The backbone was pre-trained on `ImageNet`, and early layers like `conv1` + `layer1` are responsible for capturing low-level features (e.g., edges, textures). These features are generally useful for a wide range of tasks, so we want to retain them during fine-tuning.

Later layers (e.g., `layer2`, `layer3`, `layer4`) learned features specific to ImageNet classes.


In [23]:
# Check which parameters are trainable
trainable_params = []
frozen_params = []

for name, param in backbone.named_parameters():
    if param.requires_grad:
        trainable_params.append(name)
    else:
        frozen_params.append(name)

print("Trainable parameters:")
for name in trainable_params[:5]:  # Show first 5
    print(f"  {name}")

for name in frozen_params[:5]:  # Show first 5
    print(f"  {name}")

print(f"\nTotal trainable: {len(trainable_params)}")
print(f"Total frozen: {len(frozen_params)}")

Trainable parameters:
  layer2.0.conv1.weight
  layer2.0.bn1.weight
  layer2.0.bn1.bias
  layer2.0.conv2.weight
  layer2.0.bn2.weight
  conv1.weight
  bn1.weight
  bn1.bias
  layer1.0.conv1.weight
  layer1.0.bn1.weight

Total trainable: 126
Total frozen: 35


BatchNorm layers

What is **Batch Normalization**? 

![1_Y0EtAQpR2iBsv97YrwRywg.png](attachment:1_Y0EtAQpR2iBsv97YrwRywg.png)
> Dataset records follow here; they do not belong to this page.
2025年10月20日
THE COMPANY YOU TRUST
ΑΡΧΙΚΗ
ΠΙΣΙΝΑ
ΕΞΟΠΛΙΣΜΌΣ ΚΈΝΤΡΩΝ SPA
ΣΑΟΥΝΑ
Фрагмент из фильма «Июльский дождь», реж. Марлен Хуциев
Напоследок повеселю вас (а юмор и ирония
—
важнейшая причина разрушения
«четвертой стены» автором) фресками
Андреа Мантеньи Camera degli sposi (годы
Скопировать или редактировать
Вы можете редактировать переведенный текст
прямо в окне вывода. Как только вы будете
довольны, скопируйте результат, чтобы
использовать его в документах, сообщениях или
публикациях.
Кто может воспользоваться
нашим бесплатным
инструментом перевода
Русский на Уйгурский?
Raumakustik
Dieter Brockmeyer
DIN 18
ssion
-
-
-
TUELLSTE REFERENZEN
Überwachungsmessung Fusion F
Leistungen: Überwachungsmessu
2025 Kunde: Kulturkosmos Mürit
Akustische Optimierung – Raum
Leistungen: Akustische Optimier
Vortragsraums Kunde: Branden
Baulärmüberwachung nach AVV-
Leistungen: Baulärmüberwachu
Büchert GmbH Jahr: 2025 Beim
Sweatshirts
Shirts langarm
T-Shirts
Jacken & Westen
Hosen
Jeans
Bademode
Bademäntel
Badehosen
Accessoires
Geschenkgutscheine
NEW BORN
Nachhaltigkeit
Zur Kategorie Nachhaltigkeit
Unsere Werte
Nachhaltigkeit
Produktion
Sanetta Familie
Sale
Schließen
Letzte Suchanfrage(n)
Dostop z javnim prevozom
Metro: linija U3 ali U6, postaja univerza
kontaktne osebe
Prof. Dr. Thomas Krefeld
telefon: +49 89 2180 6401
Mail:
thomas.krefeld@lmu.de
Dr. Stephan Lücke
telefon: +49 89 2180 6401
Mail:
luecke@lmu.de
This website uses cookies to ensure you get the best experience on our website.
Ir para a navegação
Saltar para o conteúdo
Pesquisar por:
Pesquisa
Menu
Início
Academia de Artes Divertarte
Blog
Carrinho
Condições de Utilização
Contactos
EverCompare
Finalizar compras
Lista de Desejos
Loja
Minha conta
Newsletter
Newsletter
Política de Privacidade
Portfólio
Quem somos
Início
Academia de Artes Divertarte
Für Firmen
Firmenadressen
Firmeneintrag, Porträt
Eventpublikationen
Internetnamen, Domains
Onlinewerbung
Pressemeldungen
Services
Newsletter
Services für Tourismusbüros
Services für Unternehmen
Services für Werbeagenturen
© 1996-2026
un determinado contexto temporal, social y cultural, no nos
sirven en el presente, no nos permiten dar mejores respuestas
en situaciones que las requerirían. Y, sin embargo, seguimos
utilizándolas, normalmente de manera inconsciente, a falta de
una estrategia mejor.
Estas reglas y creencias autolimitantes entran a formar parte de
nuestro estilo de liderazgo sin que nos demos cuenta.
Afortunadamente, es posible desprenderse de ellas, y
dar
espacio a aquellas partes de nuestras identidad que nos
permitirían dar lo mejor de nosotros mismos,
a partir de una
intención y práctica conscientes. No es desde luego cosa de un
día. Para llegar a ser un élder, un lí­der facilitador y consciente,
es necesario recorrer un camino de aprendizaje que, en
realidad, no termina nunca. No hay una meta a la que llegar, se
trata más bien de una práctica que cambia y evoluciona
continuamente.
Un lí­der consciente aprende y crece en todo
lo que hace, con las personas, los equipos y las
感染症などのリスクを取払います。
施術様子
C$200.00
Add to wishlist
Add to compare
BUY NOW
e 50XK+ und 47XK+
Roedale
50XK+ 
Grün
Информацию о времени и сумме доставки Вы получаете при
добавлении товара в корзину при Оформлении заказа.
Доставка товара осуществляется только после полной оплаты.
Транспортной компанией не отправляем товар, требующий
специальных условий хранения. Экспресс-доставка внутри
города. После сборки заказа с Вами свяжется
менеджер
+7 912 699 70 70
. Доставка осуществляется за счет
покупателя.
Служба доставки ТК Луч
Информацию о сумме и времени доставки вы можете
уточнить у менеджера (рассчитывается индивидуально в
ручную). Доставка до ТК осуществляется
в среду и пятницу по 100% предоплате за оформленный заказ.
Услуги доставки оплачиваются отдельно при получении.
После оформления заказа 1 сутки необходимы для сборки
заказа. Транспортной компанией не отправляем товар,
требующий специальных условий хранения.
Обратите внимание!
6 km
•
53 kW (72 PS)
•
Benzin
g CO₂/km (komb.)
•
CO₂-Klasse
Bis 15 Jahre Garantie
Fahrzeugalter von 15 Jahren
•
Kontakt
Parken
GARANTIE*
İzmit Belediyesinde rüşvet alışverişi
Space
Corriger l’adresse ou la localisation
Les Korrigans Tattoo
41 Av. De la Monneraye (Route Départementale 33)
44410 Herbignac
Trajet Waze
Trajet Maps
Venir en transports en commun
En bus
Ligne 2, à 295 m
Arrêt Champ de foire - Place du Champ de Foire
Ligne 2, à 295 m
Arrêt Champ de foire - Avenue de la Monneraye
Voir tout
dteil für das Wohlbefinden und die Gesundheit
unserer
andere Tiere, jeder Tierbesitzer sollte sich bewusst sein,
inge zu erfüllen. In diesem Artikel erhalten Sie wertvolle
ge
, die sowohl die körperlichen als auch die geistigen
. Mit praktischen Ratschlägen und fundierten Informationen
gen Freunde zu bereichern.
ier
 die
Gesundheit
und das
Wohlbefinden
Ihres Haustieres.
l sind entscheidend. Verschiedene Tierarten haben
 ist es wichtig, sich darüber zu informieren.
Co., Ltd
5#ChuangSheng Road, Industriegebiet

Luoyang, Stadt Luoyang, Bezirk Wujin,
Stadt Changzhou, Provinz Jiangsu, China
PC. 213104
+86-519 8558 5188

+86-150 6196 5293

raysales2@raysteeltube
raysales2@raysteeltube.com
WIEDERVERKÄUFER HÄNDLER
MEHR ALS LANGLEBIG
As you can see in the previous image, 

- **Batch normalization** will be applied after each layer ***before*** passing the **outputs** to the **activation** function
    - In this order `Conv → BatchNorm → Activation`

- **Batch normalization** idea is to convert the layer output mean to 0 and variance to 1

- It contains 4 main components:
    1. **weight**: The scale parameter for the normalized output. (**Trainable** in training mode) (**Constant** in FrozenBatchNorm)
    2. **bias**: The shift parameter for the normalized output. (**Trainable** in training mode) (**Constant** in FrozenBatchNorm)
    3. **running_mean**: The running mean of the input values (used during **inference** only) (updated during **training**)
    4. **running_var**: The running variance of the input values (used during **inference** only) (updated during **training**)

Why? 


Based on [this discussion](https://github.com/facebookresearch/maskrcnn-benchmark/issues/267)

**"The reason why we use FrozenBatchNorm2d instead of BatchNorm2d is that the sizes of the batches are very small, which makes the batch statistics very poor and degrades performance."**

This is from 12 Dec 2018, I think there is a solution for this case.


Now, What's the difference between **Batch Normalization** and **Layer Normalization**?

The simplest way to understand the difference between them is based on this image:

![BatchvsLayerNormalization.png](attachment:BatchvsLayerNormalization.png)

- In **Computer Vision**: BN still dominates, but LN or GroupNorm are used when batch size is small. (Need to check this information)

- In **NLP / Transformers**: LN is preferred; BN rarely used. especially in **Transformers** architectures.

**BatchNorm** really helps training go faster and handle bigger learning rates, but mainly when you’re training **CNNs** with reasonably **large** batch sizes.

**but** comparable to or worse than LN once you factor in small batches or distributed training.